On the back of their fifth straight Formula 1 world championship win, four of which have been won by Lewis Hamilton, Mercedes chief Toto Wolff has credited his team's success to the legendary Michael Schumacher, as he celebrates his 50th birthday.
The German came out of retirement in 2010 for the team's planned relaunch and despite just one podium finish during his three years back on the grid, Wolff believes Schumacher is a 'founding father' of F1's marquee team.
As Wolff took the reigns at Mercedes in 2013, Schumacher began a second F1 farewell, and the 46-year-old remains full of admiration for F1's most coveted star.
"He played a crucial role when we rejoined F1 and was one of the people who laid the foundation for our future success. We're extremely grateful for everything he did for us."
Wolff will consider himself unfortunate for never having the opportunity to lead the German as Mercedes boss, but recalled the first time he ever met him.
"We had a really good and honest conversation and when we landed it felt like I had known him for much longer than I actually did," he told Autosport.
He also mentioned being starstruck after playing a game of backgammon with Schumacher, stating that he was beaten by the driver in a couple of minutes, due to being so shocked at his presence.

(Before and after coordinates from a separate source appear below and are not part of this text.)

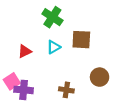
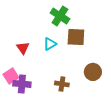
green cross: (52, 17) -> (60, 16), moved
red triangle: (25, 51) -> (23, 48), turned -40

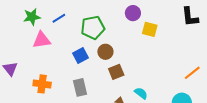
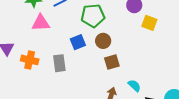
orange cross: (42, 84) -> (30, 60), moved
gray rectangle: (80, 87) -> (59, 63), moved

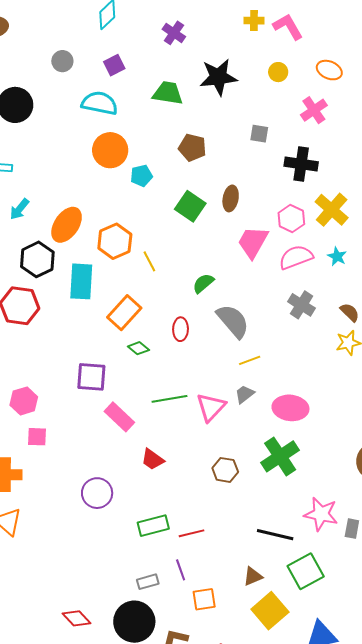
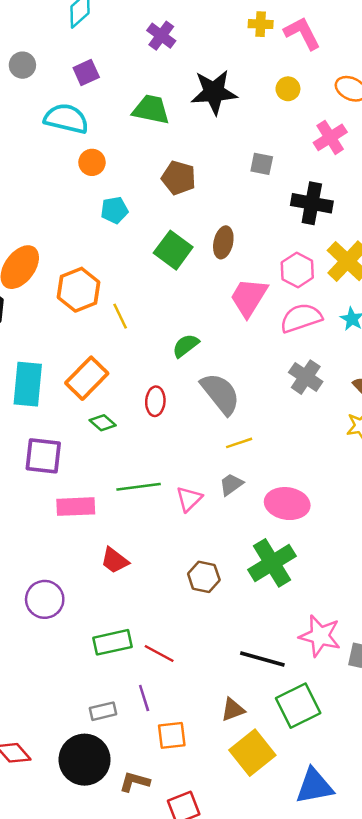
orange circle: (110, 150) -> (92, 162), moved, size x0.6
cyan rectangle: (81, 281) -> (28, 384), moved
pink triangle: (211, 407) -> (189, 499), size x0.7
pink rectangle: (119, 417) -> (76, 507), turned -48
red line: (191, 533) -> (159, 653), turned 40

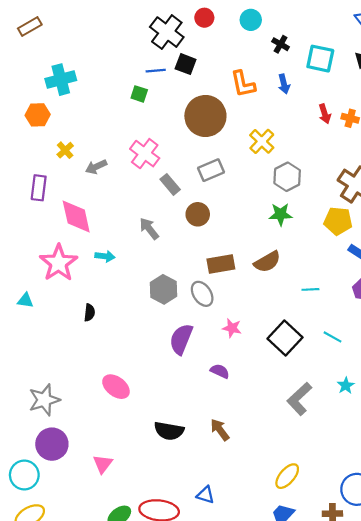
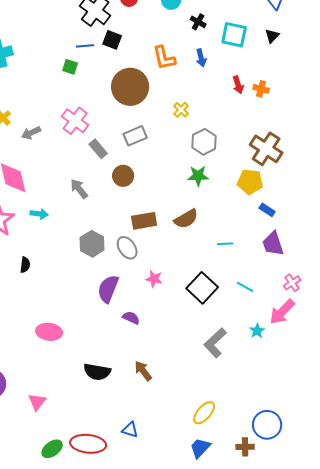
yellow cross: (262, 141) -> (181, 110), size x0.7
purple semicircle: (220, 371) -> (131, 318), moved
pink ellipse: (116, 387) -> (49, 332), turned -30

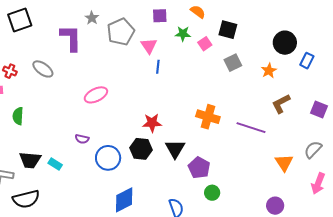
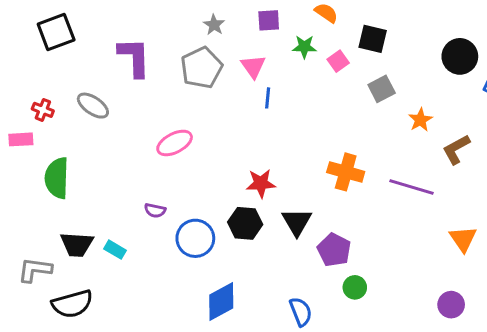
gray star: (92, 18) -> (214, 25), moved
gray pentagon: (121, 32) -> (201, 68), moved
orange star: (269, 71) -> (420, 120), moved
green semicircle: (18, 116) -> (57, 178), size x1.5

As Schumacher now endures a quiet life, recovering from the life-changing injuries he sustained in a skiing accident back in 2013, Wolff cast the utmost respect over the veteran's legacy.
"Michael is one of the founding fathers of the success we have had in the last five years.

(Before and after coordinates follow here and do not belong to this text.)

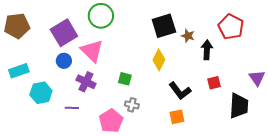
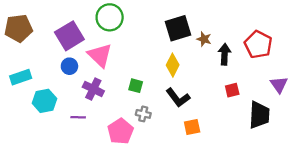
red pentagon: (231, 27) -> (258, 44), moved
black L-shape: (180, 91) -> (178, 98), moved

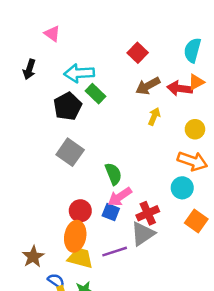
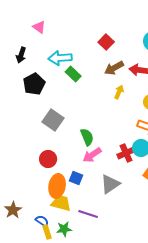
black pentagon: (68, 106) -> (34, 84), moved
red circle: (80, 211) -> (48, 159), moved
blue square: (111, 212) -> (76, 178), moved
red cross: (148, 213) -> (126, 153), moved
purple line: (115, 252) -> (88, 214), moved, turned 36
brown star: (33, 257) -> (13, 210), moved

"There is no other driver like him and his vast experience contributed tremendously in the development of our team.
Schumacher's family also issued a statement yesterday to thank all of the well-wishes the 50-year-old had received.
"We want to remember and celebrate his victories, his records and his jubilation," the statement read.
"You can be sure that he is in the best of hands. Please understand if we are following Michael's wishes and keeping a sensitive subject as health, as it has always been, in privacy.